Requirement: Find the line that contains "Přejít do oddělení Grily, příslušenství - Přenosná". Restate it and each following line exactly, through the end of the records.

Dataset content:
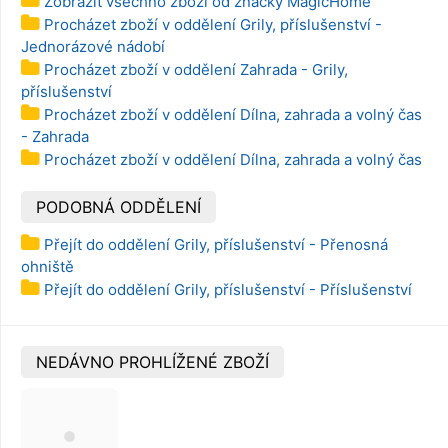
Zobrazit všechno zboží od značky MagicHome
Procházet zboží v oddělení Grily, příslušenství -
Jednorázové nádobí
Procházet zboží v oddělení Zahrada - Grily,
příslušenství
Procházet zboží v oddělení Dílna, zahrada a volný čas
- Zahrada
Procházet zboží v oddělení Dílna, zahrada a volný čas
PODOBNÁ ODDĚLENÍ
Přejít do oddělení Grily, příslušenství - Přenosná
ohniště
Přejít do oddělení Grily, příslušenství - Příslušenství
NEDÁVNO PROHLÍŽENÉ ZBOŽÍ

Task solution:
Přejít do oddělení Grily, příslušenství - Přenosná
ohniště
Přejít do oddělení Grily, příslušenství - Příslušenství
NEDÁVNO PROHLÍŽENÉ ZBOŽÍ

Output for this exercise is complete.